## Try it
The response must consist of the lines below from the one with "Careers (148, 739)" through the one with "Service Areas (271, 661)", exactly as they appear and with both ends kept.

## Extracted material
:::

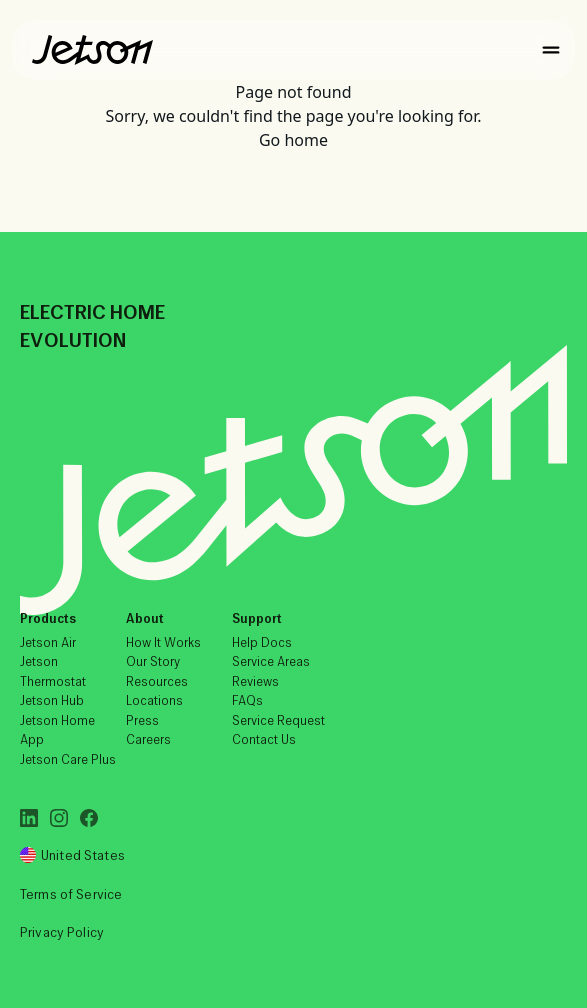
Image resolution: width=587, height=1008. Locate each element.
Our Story (153, 661)
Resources (157, 681)
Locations (154, 700)
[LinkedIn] (29, 818)
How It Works (163, 642)
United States (72, 855)
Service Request (278, 720)
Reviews (255, 681)
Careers (148, 739)
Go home (293, 140)
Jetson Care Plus (68, 759)
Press (142, 720)
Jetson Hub (52, 700)
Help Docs (262, 642)
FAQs (247, 700)
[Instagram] (59, 818)
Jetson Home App (57, 730)
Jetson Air (48, 642)
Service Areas (271, 661)
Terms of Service (71, 894)
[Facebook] (89, 818)
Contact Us (264, 739)
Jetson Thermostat (53, 671)
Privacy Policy (62, 932)
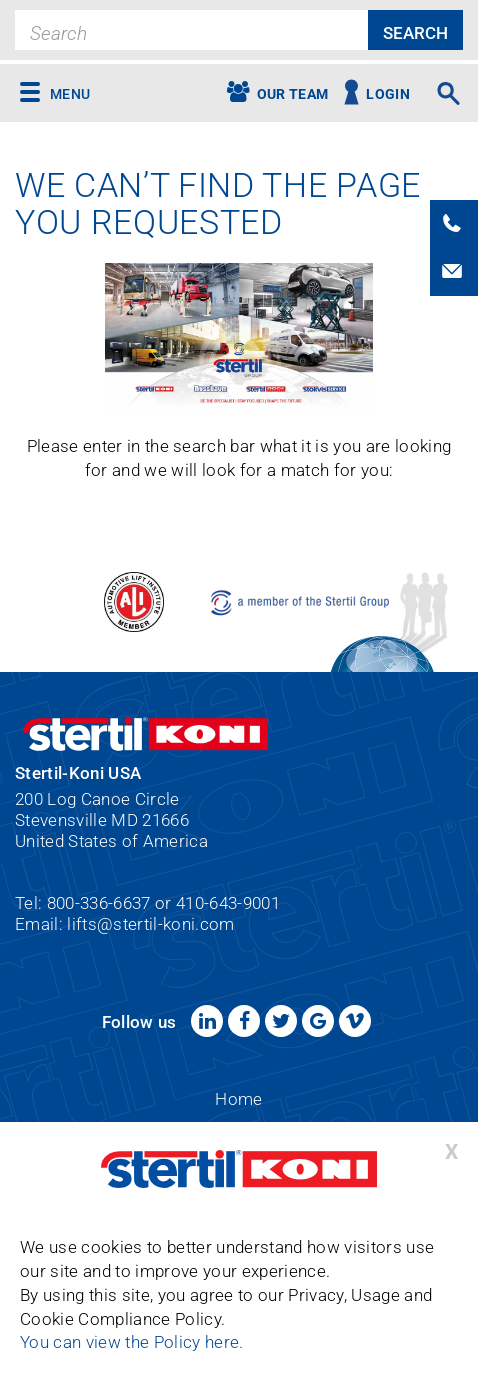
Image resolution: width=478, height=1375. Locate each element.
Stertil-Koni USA (239, 1169)
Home (238, 1099)
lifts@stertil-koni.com (150, 924)
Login (388, 94)
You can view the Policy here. (132, 1342)
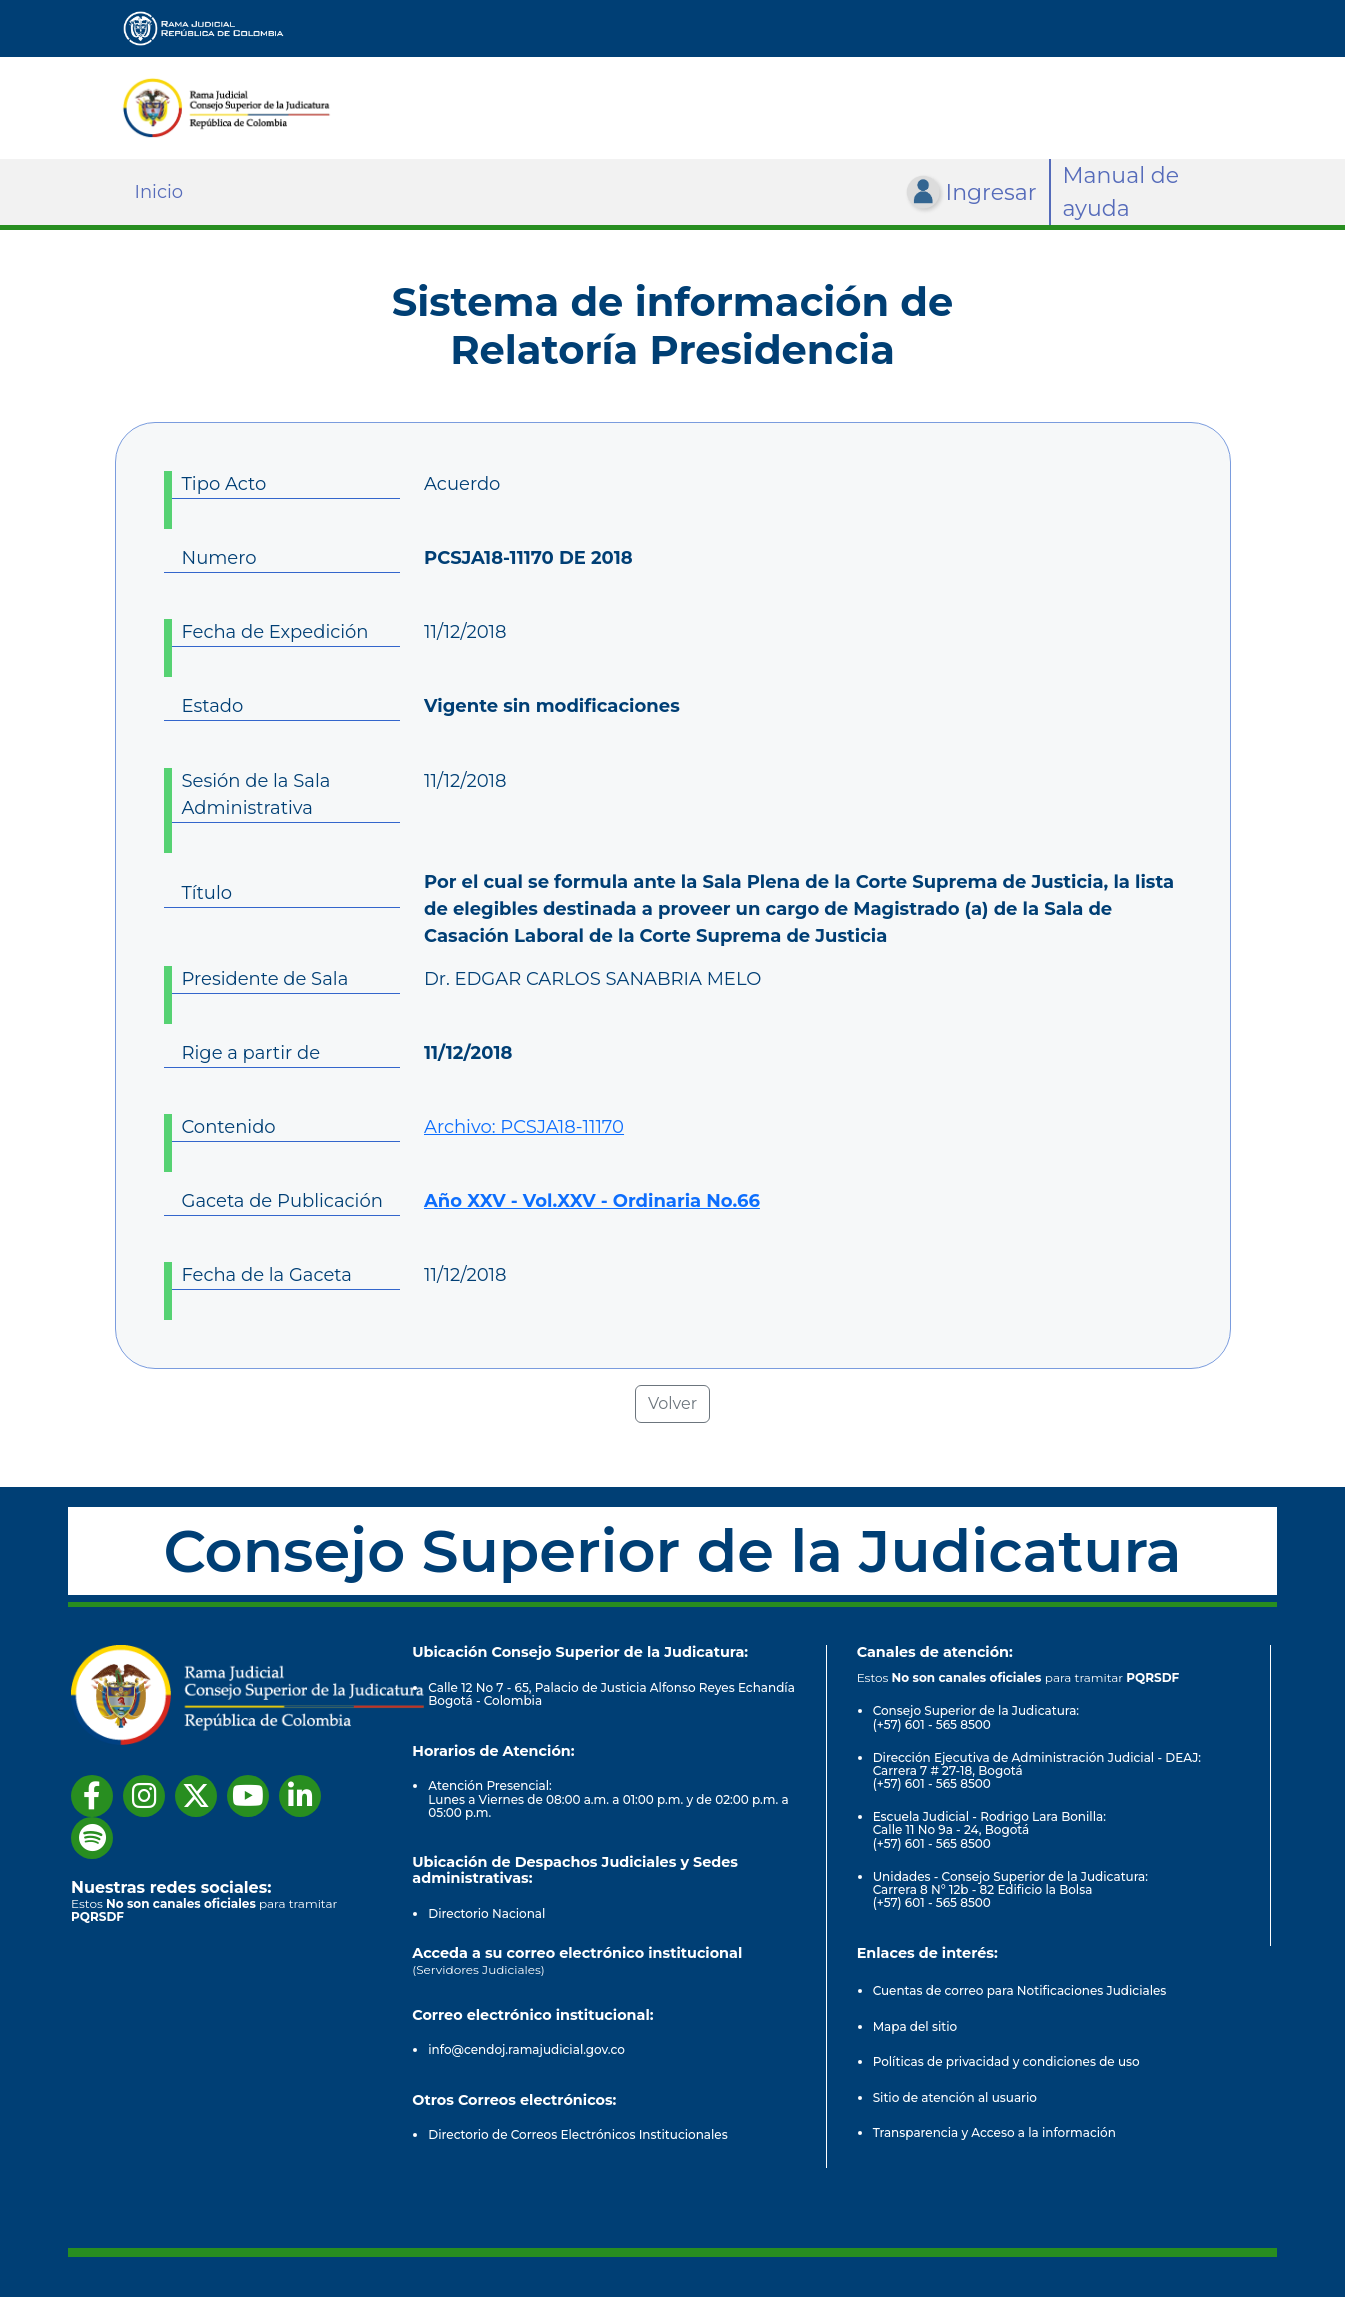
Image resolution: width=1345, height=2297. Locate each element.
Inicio (159, 192)
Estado (213, 706)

:::

## Answer space
Careers (148, 739)
Go home (293, 140)
Jetson Care Plus (68, 759)
Press (142, 720)
Jetson Hub (52, 700)
Help Docs (262, 642)
FAQs (247, 700)
[Instagram] (59, 818)
Jetson Home App (57, 730)
Jetson Air (48, 642)
Service Areas (271, 661)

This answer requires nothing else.